Key Experimental Results

Main Results

SNU-FILM benchmark (LPIPS/FID, ↓ lower is better):

Method easy LPIPS hard LPIPS extreme LPIPS extreme FID
SGM-VFI 0.0191 0.0611 0.1182 41.078
CBBD (Diffusion) 0.0112 0.0467 0.1040 36.729
Ours 0.0098 0.0405 0.0839 27.032

Xiph-4K (High-resolution challenge):

Method LPIPS FID
CBBD 0.0634 24.621
Ours 0.0614 14.132

DAVIS + Vimeo-90k:

Dataset Method LPIPS FID
DAVIS CBBD 0.0919 9.220
DAVIS Ours 0.0753 7.237
Vimeo CBBD 0.0123 1.961
Vimeo Ours 0.0120 1.712

Ablation Study

Configuration SNUFILM-hard LPIPS extreme LPIPS
Vanilla (Single-scale diffusion) 0.0625 0.1199
Hierarchical diffusion (Ours) 0.0405 0.0839

Key Findings

  • Comprehensively outperforms the prior SOTA diffusion method CBBD and non-diffusion method SGM-VFI across all four datasets.
  • The advantages are especially significant in challenging scenarios (hard/extreme): extreme FID of 27.0 vs.
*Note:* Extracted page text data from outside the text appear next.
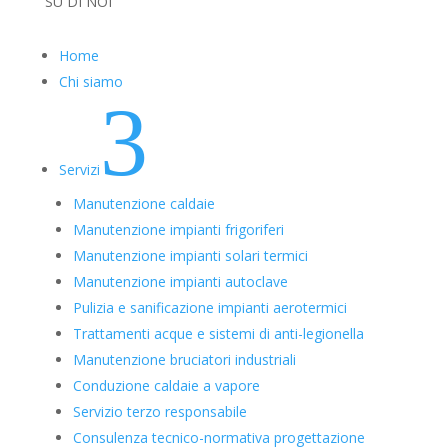
SU DI NOI
Home
Chi siamo
3
Servizi
Manutenzione caldaie
Manutenzione impianti frigoriferi
Manutenzione impianti solari termici
Manutenzione impianti autoclave
Pulizia e sanificazione impianti aerotermici
Trattamenti acque e sistemi di anti-legionella
Manutenzione bruciatori industriali
Conduzione caldaie a vapore
Servizio terzo responsabile
Consulenza tecnico-normativa progettazione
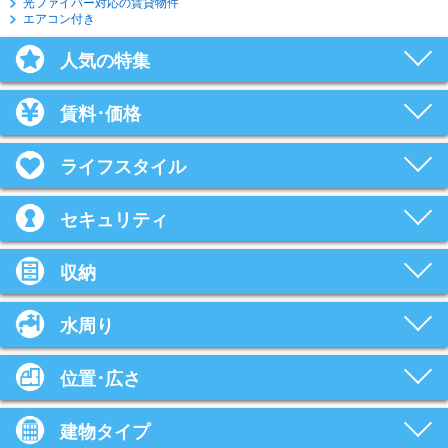
光ファイバー対応の賃貸物件
エアコン付き
人気の特集
賃料･価格
ライフスタイル
セキュリティ
収納
水周り
位置･広さ
建物タイプ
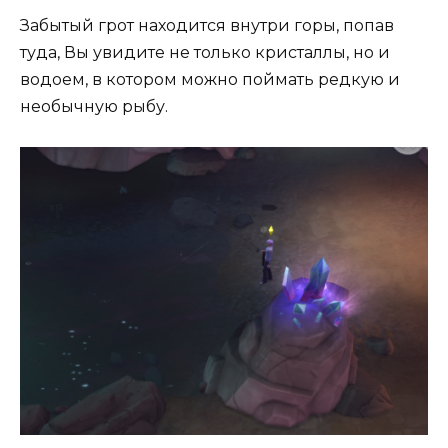
Забытый грот находится внутри горы, попав
туда, Вы увидите не только кристаллы, но и
водоем, в котором можно поймать редкую и
необычную рыбу.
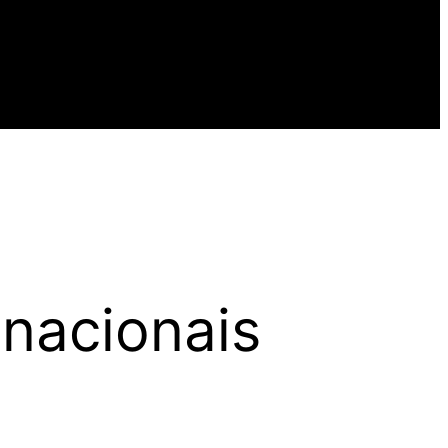
 nacionais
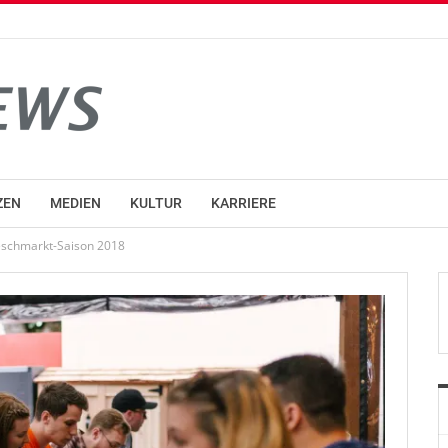
ZEN
MEDIEN
KULTUR
KARRIERE
 Feschmarkt-Saison 2018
CBBD's 36.7 (a 26% improvement).
  • Inference speed of 0.20s (1024×1024) is on par with the fastest non-diffusion method SGM-VFI, and 10× faster than the diffusion-based CBBD.
  • The hierarchical strategy improves LPIPS by 35% on the hard subset compared to single-scale diffusion.

Highlights & Insights

  1. Clever Transfer of Diffusion Target: Performing diffusion on optical flow instead of the latent space, reducing the search space from the high-dimensional latent space to 4-channel optical flow, which substantially boosts efficiency.
  2. Natural Compatibility Between Coarse-to-Fine Hierarchy and Diffusion: Diffusion itself is a progressive process from noise to signal, which fits perfectly with the coarse-to-fine estimation style of optical flow.
  3. Achieving Dual SOTA in Speed and Quality: Simultaneously surpassing all baselines in both accuracy and efficiency, breaking the stereotype that diffusion-based methods trade speed for quality.

Limitations & Future Work

  • Relies on a pre-trained optical flow network to provide pseudo-GT, meaning the upper bound of optical flow quality is limited by this network.
  • Only supports single-frame interpolation between two frames; multi-frame or arbitrary-timestep interpolation is not discussed.
  • Utilizes only 6-step inference sampling; whether more steps can further improve quality is not fully explored.
  • Future work could explore extending the hierarchical diffusion strategy to video generation or other motion-sensitive tasks.
  • SGM-VFI: Non-diffusion SOTA, unifying forward/backward optical flow framework, efficient but tends to yield overly smooth results.
  • CBBD: Diffusion-based frame interpolation method; this work replaces its latent space diffusion with optical flow diffusion.
  • FlowDiffuser / DDVM: Works applying diffusion to optical flow estimation, but focusing on supervised settings with GT optical flow.
  • Insight: The hierarchical diffusion strategy can be extended to other vision tasks requiring multi-scale structured prediction.

Rating

⭐⭐⭐⭐ — The method design is simple yet effective, the motivation is clear, and the experiments are comprehensive and convincing. Shifting diffusion from the latent space to the optical flow space is a key insight, and the dual improvement in speed and quality holds practical application value.